In this case, the daughter was in profound disagreement with all of the decisions made by the persons with power of attorney over the person and property of the user, namely, her two other children, regarding the choice of her place of lodging and the care that was to be provided to her.

During her daily visits, this person acted aggressively toward the care workers, going so far as to enter into the nurses’ station, placing herself in front of the door to prevent them from going out, yelling at them, and following them outside the institution. Also, she ignored the care plans set up by the institution’s multidisciplinary team for the user’s health and prevented the care from being adequately provided to her, jeopardizing her health and safety.

Despite the attempts of the health-care institution’s management to reach an agreement with this person to set guidelines for her visits and ensure that she complied with precise rules of conduct (e.g.: not interfere with the care, not intimidate the employees), she did not change her behaviour. The situation became intolerable and unmanageable for the clinical staff and the managers involved.

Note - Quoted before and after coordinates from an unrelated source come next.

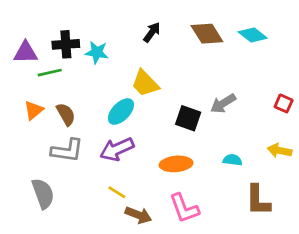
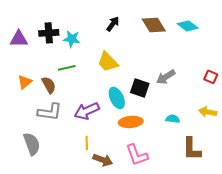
green line: (50, 73) -> (67, 68), moved
cyan ellipse: (121, 112) -> (117, 98), moved, turned -70
yellow line: (117, 192) -> (87, 143), turned 56

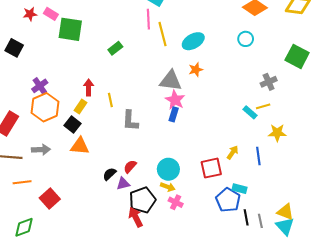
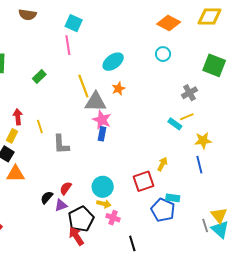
yellow line: (163, 34) -> (83, 86), moved
blue line: (258, 156) -> (199, 165), moved
yellow triangle: (285, 212) -> (219, 215), turned 36
black line: (246, 217) -> (132, 243), moved
gray line: (260, 221) -> (205, 226), moved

Given the circumstances, it became necessary for the health-care institution to file an application for a permanent injunction seeking a safeguard order due to the urgency of the situation.

To decide on the application for a safeguard order, judge Lise Bergeron of the Superior Court had to weigh the visiting rights of the user’s child, the user’s right to receive care in a safe environment (s. 100 of the Act respecting health services and social services) and the employees’ right to work in an environment free from harassment (s. 81.19 of the Act respecting labour standards).

In her analysis, judge Bergeron held that where a person’s visits are preventing a health-care institution from fulfilling the obligations imposed on it by law by placing a user in a risky situation and exposing its employees to harassment, the court is justified in considerably restricting the visiting rights of such person, imposing strict rules on them, and authorizing an institution to implement the necessary measures to ensure they are complied with.

Consequently, judge Bergeron ordered the beneficiary’s daughter to:

  • refrain from being within the property limits of the institution except for authorized visits to be held on Wednesdays from 1:00 p.m. to 3:00 p.m., under the supervision of a security guard;
  • go to the nurses’ station upon her arrival for and departure after her authorized visits;
  • abide by the care plan put in place by the institution for the patient;
  • not interfere with the care provided to the patient;
  • and not communicate with the institution’s employees, except in a situation requiring the urgent intervention of such a person.

To prevent such a situation from becoming intolerable for the users and staff members, a health-care institution must take prompt action against a person who displays disruptive behaviour by implementing clear, justified and documented control measures while prioritizing the user’s rights.


  1. Centre intégré universitaire de santé et de services sociaux de la Capitale-Nationale (CIUSSS) c. J.D., 2016 QCCS 2858.